Friday, February 06, 2015

Job Seekers Find Their Place Again

FINANCIAL REVIEW

Job Seekers Find Their Place Again

DOW – 60 = 17,824
SPX – 7 = 2055
NAS – 20 = 4744
10 YR YLD + .12 = 1.94%
OIL + 1.60 = 52.08
GOLD – 31.20 = 1234.30
SILV – .54 = 16.79
The U.S. added 257,000 new jobs in January. The unemployment rate edged up to 5.7% from 5.6%, but that’s because more people looked for jobs. The January report topped expectations of 230,000 to 245,000 new jobs.
The Labor Force Participation Rate increased 0.2% to 62.9%. The Labor Department’s survey of households, used to derive the unemployment rate, showed about 1.05 million people entered the labor force and 759,000 found work. These numbers also reflect new estimates on the size of the population. Even as the labor-force participation rate rose last month, it’s held to roughly the same level for the past year and a half. The hope is that there is a trend developing of more people looking for work. Consumers believe job prospects have improved. That perception was evident in last week’s confidence report that showed a jump in the number of consumers who think jobs were “plentiful” last month.  Better confidence in job availability should lead to a jump in the number of people quitting. That’s one data series the Fed tracks as a sign of labor-market tightening beyond what the jobless rate says.
The economy has now added at least 200,000 jobs for 12 straight months, a feat last accomplished in 1994-1995, and averaged 260,000 jobs for the course of the year. November’s jobs gain was revised higher to 423,000 from 353,000; that was the best month of 2014, and one of the strongest monthly numbers since May 2010. December was revised up to 329,000 from 252,000. Total employment gains in November and December of last year were therefore 147,000 higher than previously reported. The U.S. has added an average of 336,000 jobs in the past three months, or right at 1 million jobs in 3 months, the best 3 months for job gains since 1997. The economy has added 3.21 million jobs in the last 12 months. Total employment is up 11.2 million from the employment recession low, and up 2.5 million above the previous peak.
Average hourly wages jumped 0.5% in January to $24.75 after declining in December. That’s the biggest monthly gain in six years, but wages were up only 2.2 percent from a year earlier, a historically slow pace. The current pace of growth in salaries is far from the rates seen before the 2007-09 recession of 3-4 percent a year. In January, factory workers earned 1.2 percent an hour more than a year earlier, while construction workers got 2.3 percent more. The length of the workweek was unchanged from December at 34.6 hours; the workweek is hovering at its longest in six years.
More than two million workers received raises last month, thanks to minimum-wage increases in 20 states.
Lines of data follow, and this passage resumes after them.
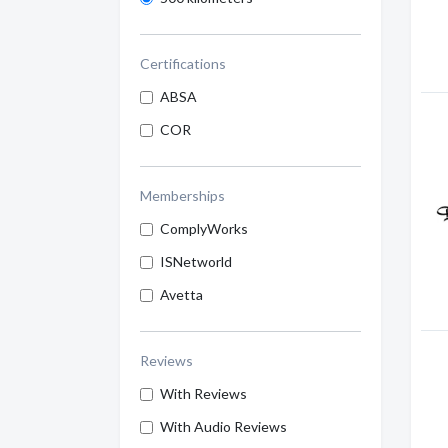
Certifications
ABSA
COR
Memberships
ComplyWorks
ISNetworld
Avetta
Reviews
With Reviews
With Audio Reviews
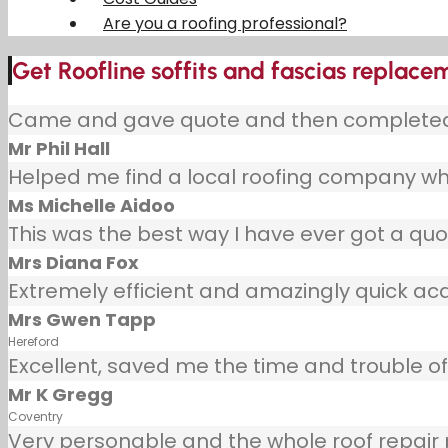
Are you a roofing professional?
Get Roofline soffits and fascias replacem
Came and gave quote and then completed j
Mr Phil Hall
Helped me find a local roofing company wh
Ms Michelle Aidoo
This was the best way I have ever got a quot
Mrs Diana Fox
Extremely efficient and amazingly quick ac
Mrs Gwen Tapp
Hereford
Excellent, saved me the time and trouble of 
Mr K Gregg
Coventry
Very personable and the whole roof repair pr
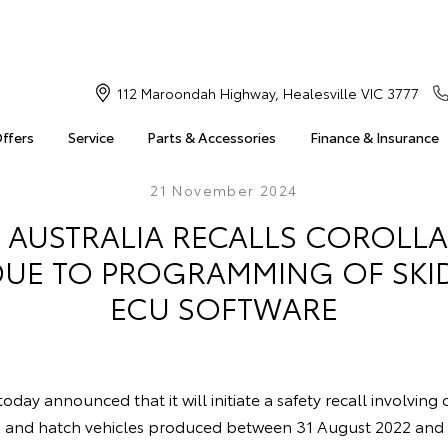
112 Maroondah Highway, Healesville VIC 3777
Offers
Service
Parts & Accessories
Finance & Insurance
21 November 2024
 AUSTRALIA RECALLS COROLLA
DUE TO PROGRAMMING OF SK
ECU SOFTWARE
oday announced that it will initiate a safety recall involving
n and hatch vehicles produced between 31 August 2022 an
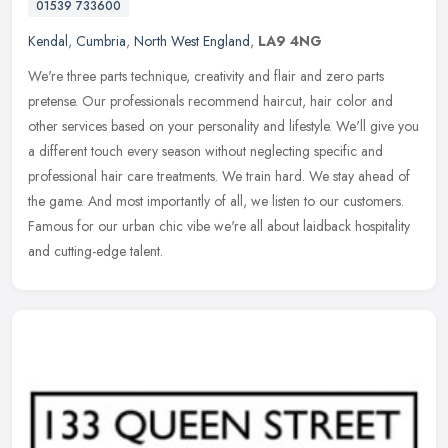
01539 733600
Kendal
,
Cumbria
,
North West England
,
LA9 4NG
We're three parts technique, creativity and flair and zero parts
pretense. Our professionals recommend haircut, hair color and
other services based on your personality and lifestyle. We'll give you
a
different touch every season without neglecting specific and
professional hair care treatments. We train hard. We stay ahead of
the game. And most importantly of all, we listen to our customers.
Famous for our urban chic vibe we're all about laidback hospitality
and cutting-edge talent.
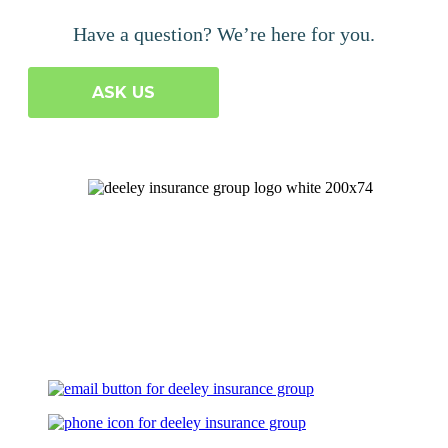
Have a question? We’re here for you.
ASK US
Let's Talk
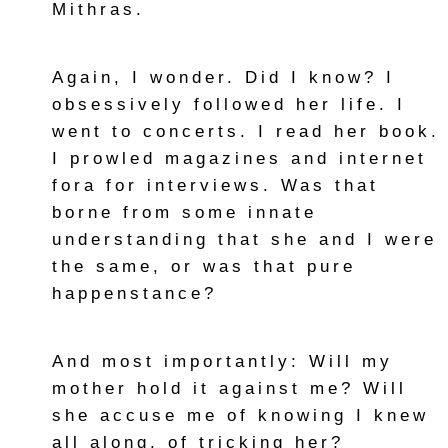
Mithras.
Again, I wonder. Did I know? I
obsessively followed her life. I
went to concerts. I read her book.
I prowled magazines and internet
fora for interviews. Was that
borne from some innate
understanding that she and I were
the same, or was that pure
happenstance?
And most importantly: Will my
mother hold it against me? Will
she accuse me of knowing I knew
all along, of tricking her?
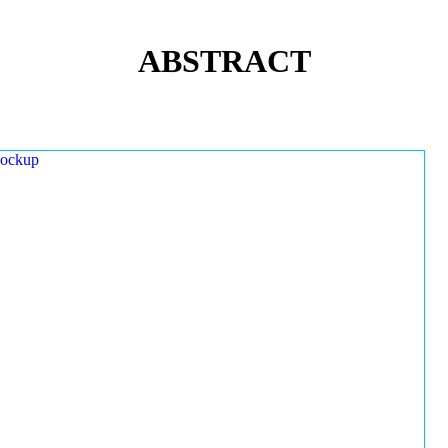
ABSTRACT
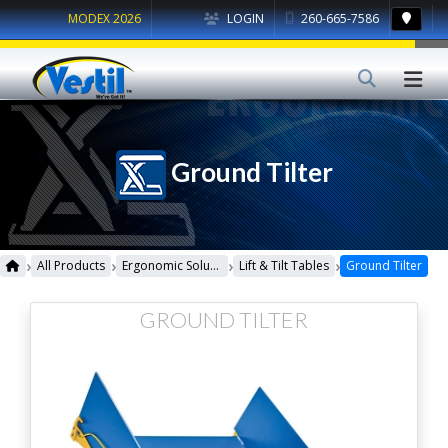
MODEX 2026
LOGIN
260-665-7586
Ground Tilter
›
›
›
›
All Products
Ergonomic Solutions
Lift & Tilt Tables
Ground Tilter
GROUND TILTER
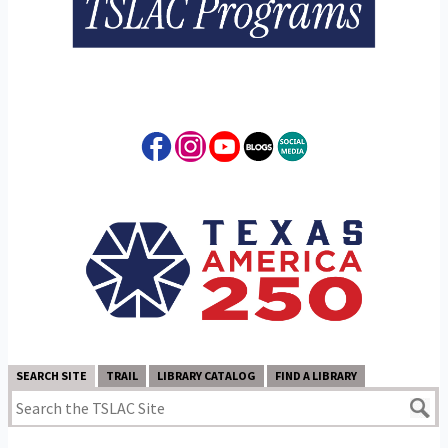
SEARCH SITE
TRAIL
LIBRARY CATALOG
FIND A LIBRARY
Minimum-wage increases, ranging from a $1.25 jump in South Dakota to a 12-cent bump in Florida, went into effect starting with the first paycheck of the year. About half the increases reflect new pay floors established last year by lawmakers or voters, while the others are annual increases tied to inflation. Minimum wage increases only had a very small effect on wage gains.
The wages gains did push incomes above the inflation rate; this means we should see workers saving or spending a few extra dollars from each paycheck. The Consumer Price Index, a measure of inflation at the retail level, increased by 0.8% in December, and the core rate, excluding food and energy rose at a 1.6% annualized pace. Part of the reason for the tame inflation numbers is lower oil prices, but wage increases might, in time, put pressure on inflation. For now, there is still plenty of slack in the labor market and wage push inflation doesn’t look like a significant factor.
On Thursday, the Labor Department reported nonfarm productivity fell at a 1.8% annual rate in the fourth quarter, a poorer showing than economists had expected.  The upward revisions to November and December payrolls suggest the economy used more labor last quarter and so productivity was weaker than the initial numbers suggest. Productivity revisions will be reported March 5. The tightening of the labor market and the weak productivity growth are likely to put downward pressure on corporate profits that are already taking a hit from the strengthening of the dollar.
When you combine the increase in wages with the longer workweek and lower inflation you come up with something called the inflation adjusted aggregate payrolls for all US workers; it’s up 5.8 percent in the 12 months through January, the best performance in records dating back to 2007.
The number of unemployed private sector workers for every job opening more than tripled during the recession, topping out above six in late 2009, and has fallen steadily in the recovery. In October and November it averaged 1.5, just a tenth of a point higher than its average in the year prior to the recession, indicating a tighter job market is in the offing.
For all the progress in the labor market, though, millions of Americans are still left out. Some 18 million people who want a full-time job still can’t find one, including 6.8 million workers who have been forced to work part-time instead. The U-6 unemployment rate rose to 11.3% from 11.2% in December; this is a measure of unemployed plus underutilized workers, and this number is still higher than might be expected at this point in a recovery. There are 2.80 million workers who have been unemployed for more than 26 weeks and still want a job. This was up from 2.78 million in December.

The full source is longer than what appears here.